Potential errors when running as a non-root user

Following the guide up to this point should eliminate most configuration issues caused by running as a non-root user. However, we have compiled a list (non-exhaustive) of common errors you may run into.

If you encounter any other problems due to running as a non-root user, please report the issue in the Docker Extension repository. We love your feedback!

Invalid file permissions

If you are reading, writing, or creating a file within your container, a non-root user might not have access to folders or files in specific directories unless directly given.

For example, if you added to your Dockerfile:

RUN mkdir /extra

The /extra folder will be created in the root directory of your container outside of the /app folder. Therefore, if you tried to create and write to a file named file.txt with:

f = open("/extra/file.txt", "a")
f.write("We wrote some text")
f.close()

You will see the error:

Exception has occurred: PermissionError
[Errno 13] Permission denied: '/extra/file.txt'

To solve this issue, we need to correctly add permissions to the non-root user to gain access to this specific file or directory in the container. Within your Dockerfile, add:

RUN useradd appuser && chown -R appuser /app

# Adds permission to appuser (non-root) for access to the /extra folder
RUN chown -R appuser /extra

Note: This is just one example of how to add permissions.
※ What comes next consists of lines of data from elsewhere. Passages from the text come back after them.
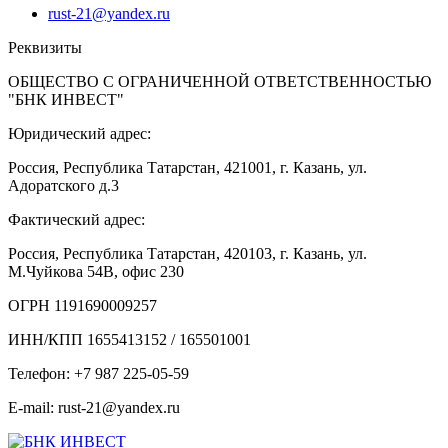
rust-21@yandex.ru
Реквизиты
ОБЩЕСТВО С ОГРАНИЧЕННОЙ ОТВЕТСТВЕННОСТЬЮ
"БНК ИНВЕСТ"
Юридический адрес:
Россия, Республика Татарстан, 421001, г. Казань, ул.
Адоратского д.3
Фактический адрес:
Россия, Республика Татарстан, 420103, г. Казань, ул.
М.Чуйкова 54В, офис 230
ОГРН 1191690009257
ИНН/КПП 1655413152 / 165501001
Телефон: +7 987 225-05-59
E-mail: rust-21@yandex.ru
There are many ways to do so and it is your responsibility give the least permission possible to specific files and folders.

Binding to an inaccessible port

If your container starts and stops immediately after F5 without producing logs in the Debug Console, we can try to diagnose the issue through these steps:

  1. Open and modify your launch.json file:

    {
      "name": "Docker: Python - Django",
      "type": "docker",
      "request": "launch",
      "preLaunchTask": "docker-run: debug",
      "removeContainerAfterDebug": false, //add this line
      "python": {
        "pathMappings": [
          {
            "localRoot": "${workspaceFolder}",
            "remoteRoot": "/app"
          }
        ],
        "projectType": "django"
      }
    }
  2. Hit F5 to run your container again.

  3. After the container exits once more, navigate to the Docker Extension, right-click the container, and select View Logs.

User clicking view logs on their container

In a Django app, you may see the error:

Error: You don't have permission to access that port.

In a Flask app, you may see the error:

self.socket.bind(self.server_address) PermissionError: [Errno 13] Permission denied

This likely means you are exposing a system-port (ports less than 1024) while attempting to run as a non-root user. This incompatible configuration is demonstrated in the image above.

To solve this issue, modify your Dockerfile and tasks.json file in the manner shown above.